(RECORD EXTRACTS)
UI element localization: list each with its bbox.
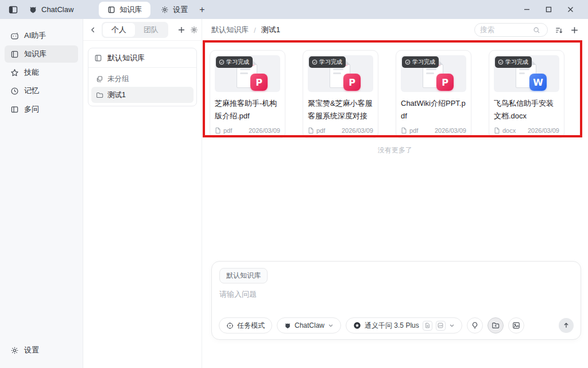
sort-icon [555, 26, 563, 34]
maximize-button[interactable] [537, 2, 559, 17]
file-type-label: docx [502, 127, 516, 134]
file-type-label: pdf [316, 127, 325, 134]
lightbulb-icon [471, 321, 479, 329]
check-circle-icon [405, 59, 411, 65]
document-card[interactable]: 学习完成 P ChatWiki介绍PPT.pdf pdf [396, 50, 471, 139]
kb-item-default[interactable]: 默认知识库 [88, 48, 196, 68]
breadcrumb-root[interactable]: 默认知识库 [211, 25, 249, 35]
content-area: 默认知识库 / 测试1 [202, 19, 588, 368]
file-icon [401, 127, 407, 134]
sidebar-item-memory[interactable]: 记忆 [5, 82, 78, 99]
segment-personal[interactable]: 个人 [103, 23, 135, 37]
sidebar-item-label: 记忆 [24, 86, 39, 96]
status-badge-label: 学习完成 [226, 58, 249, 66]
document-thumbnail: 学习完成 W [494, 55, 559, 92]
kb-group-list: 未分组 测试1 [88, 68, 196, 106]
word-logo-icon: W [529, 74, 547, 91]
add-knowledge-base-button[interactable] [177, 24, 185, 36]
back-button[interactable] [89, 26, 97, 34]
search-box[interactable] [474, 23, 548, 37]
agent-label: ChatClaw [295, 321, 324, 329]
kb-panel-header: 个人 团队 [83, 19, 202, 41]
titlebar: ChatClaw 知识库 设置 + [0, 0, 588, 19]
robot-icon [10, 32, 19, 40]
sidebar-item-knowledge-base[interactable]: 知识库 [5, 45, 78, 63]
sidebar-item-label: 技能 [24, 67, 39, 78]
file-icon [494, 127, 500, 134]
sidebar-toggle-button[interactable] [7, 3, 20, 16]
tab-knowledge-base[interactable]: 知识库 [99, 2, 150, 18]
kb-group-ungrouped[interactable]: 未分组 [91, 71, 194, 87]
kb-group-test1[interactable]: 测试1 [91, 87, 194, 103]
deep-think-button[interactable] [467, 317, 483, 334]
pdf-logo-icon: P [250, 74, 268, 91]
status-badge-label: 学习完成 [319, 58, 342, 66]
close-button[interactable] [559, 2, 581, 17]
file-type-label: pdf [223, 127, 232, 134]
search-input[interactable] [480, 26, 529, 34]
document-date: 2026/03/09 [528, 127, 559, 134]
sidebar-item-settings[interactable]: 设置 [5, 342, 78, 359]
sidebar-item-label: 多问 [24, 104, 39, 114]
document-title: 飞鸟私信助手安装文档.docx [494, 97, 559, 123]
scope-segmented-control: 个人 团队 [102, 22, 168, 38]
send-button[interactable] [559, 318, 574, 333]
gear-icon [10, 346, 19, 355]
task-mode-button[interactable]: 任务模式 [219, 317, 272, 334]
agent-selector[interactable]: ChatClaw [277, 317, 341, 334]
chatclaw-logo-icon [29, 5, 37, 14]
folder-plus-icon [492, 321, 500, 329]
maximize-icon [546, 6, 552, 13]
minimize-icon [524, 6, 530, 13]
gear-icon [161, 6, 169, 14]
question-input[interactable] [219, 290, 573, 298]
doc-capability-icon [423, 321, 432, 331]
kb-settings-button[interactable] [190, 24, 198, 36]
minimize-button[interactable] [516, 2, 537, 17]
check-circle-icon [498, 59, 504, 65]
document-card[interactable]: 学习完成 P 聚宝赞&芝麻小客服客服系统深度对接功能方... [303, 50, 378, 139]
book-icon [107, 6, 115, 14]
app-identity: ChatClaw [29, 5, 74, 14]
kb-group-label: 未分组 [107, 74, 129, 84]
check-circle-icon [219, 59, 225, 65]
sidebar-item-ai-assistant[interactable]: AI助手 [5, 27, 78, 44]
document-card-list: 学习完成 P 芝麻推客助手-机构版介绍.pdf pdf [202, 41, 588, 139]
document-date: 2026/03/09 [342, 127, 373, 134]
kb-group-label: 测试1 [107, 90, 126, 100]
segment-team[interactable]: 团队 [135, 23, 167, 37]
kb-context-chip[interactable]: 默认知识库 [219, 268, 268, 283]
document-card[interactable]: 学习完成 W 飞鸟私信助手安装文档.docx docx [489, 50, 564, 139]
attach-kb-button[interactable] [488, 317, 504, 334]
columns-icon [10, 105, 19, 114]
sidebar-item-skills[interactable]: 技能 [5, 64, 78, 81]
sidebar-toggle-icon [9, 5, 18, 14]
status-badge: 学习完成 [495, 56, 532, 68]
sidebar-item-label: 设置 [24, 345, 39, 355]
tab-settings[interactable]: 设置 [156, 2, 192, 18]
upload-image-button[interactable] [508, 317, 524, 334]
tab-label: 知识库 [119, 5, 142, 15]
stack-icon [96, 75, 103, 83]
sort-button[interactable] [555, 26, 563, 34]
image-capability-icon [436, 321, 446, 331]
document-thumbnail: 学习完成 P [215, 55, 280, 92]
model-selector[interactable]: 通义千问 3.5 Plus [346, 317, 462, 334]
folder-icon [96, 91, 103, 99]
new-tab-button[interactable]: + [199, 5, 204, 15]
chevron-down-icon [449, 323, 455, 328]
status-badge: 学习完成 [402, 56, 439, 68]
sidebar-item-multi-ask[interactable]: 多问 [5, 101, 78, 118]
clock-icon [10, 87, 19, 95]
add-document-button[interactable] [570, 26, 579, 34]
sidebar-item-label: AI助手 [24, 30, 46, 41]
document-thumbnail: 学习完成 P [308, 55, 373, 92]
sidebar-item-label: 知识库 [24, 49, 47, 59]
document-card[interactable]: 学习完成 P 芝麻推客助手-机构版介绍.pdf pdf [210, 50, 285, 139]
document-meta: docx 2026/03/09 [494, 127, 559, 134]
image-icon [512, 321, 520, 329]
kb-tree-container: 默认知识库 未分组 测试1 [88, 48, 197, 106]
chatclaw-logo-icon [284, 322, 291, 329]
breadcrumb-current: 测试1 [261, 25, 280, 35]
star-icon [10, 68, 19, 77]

(EXERCISE)
Retype the entries verbatim and drop the pictures.

(SOLUTION TO THIS EXERCISE)
UI element localization: list each with its bbox.
sort-icon [555, 26, 563, 34]
maximize-button[interactable] [537, 2, 559, 17]
file-type-label: docx [502, 127, 516, 134]
file-type-label: pdf [316, 127, 325, 134]
lightbulb-icon [471, 321, 479, 329]
check-circle-icon [405, 59, 411, 65]
document-card[interactable]: 学习完成 P ChatWiki介绍PPT.pdf pdf [396, 50, 471, 139]
kb-item-default[interactable]: 默认知识库 [88, 48, 196, 68]
breadcrumb-root[interactable]: 默认知识库 [211, 25, 249, 35]
content-area: 默认知识库 / 测试1 [202, 19, 588, 368]
file-icon [401, 127, 407, 134]
sidebar-item-memory[interactable]: 记忆 [5, 82, 78, 99]
segment-personal[interactable]: 个人 [103, 23, 135, 37]
sidebar-item-label: 记忆 [24, 86, 39, 96]
status-badge-label: 学习完成 [226, 58, 249, 66]
document-thumbnail: 学习完成 W [494, 55, 559, 92]
kb-group-list: 未分组 测试1 [88, 68, 196, 106]
word-logo-icon: W [529, 74, 547, 91]
add-knowledge-base-button[interactable] [177, 24, 185, 36]
back-button[interactable] [89, 26, 97, 34]
search-box[interactable] [474, 23, 548, 37]
agent-label: ChatClaw [295, 321, 324, 329]
kb-panel-header: 个人 团队 [83, 19, 202, 41]
titlebar: ChatClaw 知识库 设置 + [0, 0, 588, 19]
robot-icon [10, 32, 19, 40]
sidebar-item-knowledge-base[interactable]: 知识库 [5, 45, 78, 63]
sidebar-item-label: 技能 [24, 67, 39, 78]
file-icon [494, 127, 500, 134]
sidebar-toggle-button[interactable] [7, 3, 20, 16]
tab-knowledge-base[interactable]: 知识库 [99, 2, 150, 18]
kb-group-ungrouped[interactable]: 未分组 [91, 71, 194, 87]
kb-group-test1[interactable]: 测试1 [91, 87, 194, 103]
deep-think-button[interactable] [467, 317, 483, 334]
pdf-logo-icon: P [250, 74, 268, 91]
status-badge-label: 学习完成 [319, 58, 342, 66]
close-button[interactable] [559, 2, 581, 17]
file-type-label: pdf [223, 127, 232, 134]
search-input[interactable] [480, 26, 529, 34]
document-date: 2026/03/09 [528, 127, 559, 134]
sidebar-item-settings[interactable]: 设置 [5, 342, 78, 359]
sidebar-item-label: 多问 [24, 104, 39, 114]
document-title: 飞鸟私信助手安装文档.docx [494, 97, 559, 123]
scope-segmented-control: 个人 团队 [102, 22, 168, 38]
send-button[interactable] [559, 318, 574, 333]
gear-icon [10, 346, 19, 355]
task-mode-button[interactable]: 任务模式 [219, 317, 272, 334]
agent-selector[interactable]: ChatClaw [277, 317, 341, 334]
chatclaw-logo-icon [29, 5, 37, 14]
folder-plus-icon [492, 321, 500, 329]
maximize-icon [546, 6, 552, 13]
minimize-icon [524, 6, 530, 13]
gear-icon [161, 6, 169, 14]
question-input[interactable] [219, 290, 573, 298]
doc-capability-icon [423, 321, 432, 331]
kb-settings-button[interactable] [190, 24, 198, 36]
minimize-button[interactable] [516, 2, 537, 17]
check-circle-icon [498, 59, 504, 65]
document-card[interactable]: 学习完成 P 聚宝赞&芝麻小客服客服系统深度对接功能方... [303, 50, 378, 139]
book-icon [107, 6, 115, 14]
app-identity: ChatClaw [29, 5, 74, 14]
kb-group-label: 未分组 [107, 74, 129, 84]
check-circle-icon [219, 59, 225, 65]
sidebar-item-ai-assistant[interactable]: AI助手 [5, 27, 78, 44]
document-card-list: 学习完成 P 芝麻推客助手-机构版介绍.pdf pdf [202, 41, 588, 139]
document-date: 2026/03/09 [342, 127, 373, 134]
kb-group-label: 测试1 [107, 90, 126, 100]
segment-team[interactable]: 团队 [135, 23, 167, 37]
kb-context-chip[interactable]: 默认知识库 [219, 268, 268, 283]
document-card[interactable]: 学习完成 W 飞鸟私信助手安装文档.docx docx [489, 50, 564, 139]
attach-kb-button[interactable] [488, 317, 504, 334]
columns-icon [10, 105, 19, 114]
sidebar-item-skills[interactable]: 技能 [5, 64, 78, 81]
sidebar-toggle-icon [9, 5, 18, 14]
status-badge: 学习完成 [495, 56, 532, 68]
sidebar-item-label: 设置 [24, 345, 39, 355]
tab-settings[interactable]: 设置 [156, 2, 192, 18]
upload-image-button[interactable] [508, 317, 524, 334]
tab-label: 知识库 [119, 5, 142, 15]
stack-icon [96, 75, 103, 83]
sort-button[interactable] [555, 26, 563, 34]
image-capability-icon [436, 321, 446, 331]
document-thumbnail: 学习完成 P [215, 55, 280, 92]
model-selector[interactable]: 通义千问 3.5 Plus [346, 317, 462, 334]
folder-icon [96, 91, 103, 99]
new-tab-button[interactable]: + [199, 5, 204, 15]
chevron-down-icon [449, 323, 455, 328]
status-badge: 学习完成 [402, 56, 439, 68]
sidebar-item-multi-ask[interactable]: 多问 [5, 101, 78, 118]
clock-icon [10, 87, 19, 95]
add-document-button[interactable] [570, 26, 579, 34]
sidebar-item-label: AI助手 [24, 30, 46, 41]
document-thumbnail: 学习完成 P [308, 55, 373, 92]
sidebar-item-label: 知识库 [24, 49, 47, 59]
document-card[interactable]: 学习完成 P 芝麻推客助手-机构版介绍.pdf pdf [210, 50, 285, 139]
document-meta: docx 2026/03/09 [494, 127, 559, 134]
image-icon [512, 321, 520, 329]
kb-tree-container: 默认知识库 未分组 测试1 [88, 48, 197, 106]
chatclaw-logo-icon [284, 322, 291, 329]
breadcrumb-current: 测试1 [261, 25, 280, 35]
star-icon [10, 68, 19, 77]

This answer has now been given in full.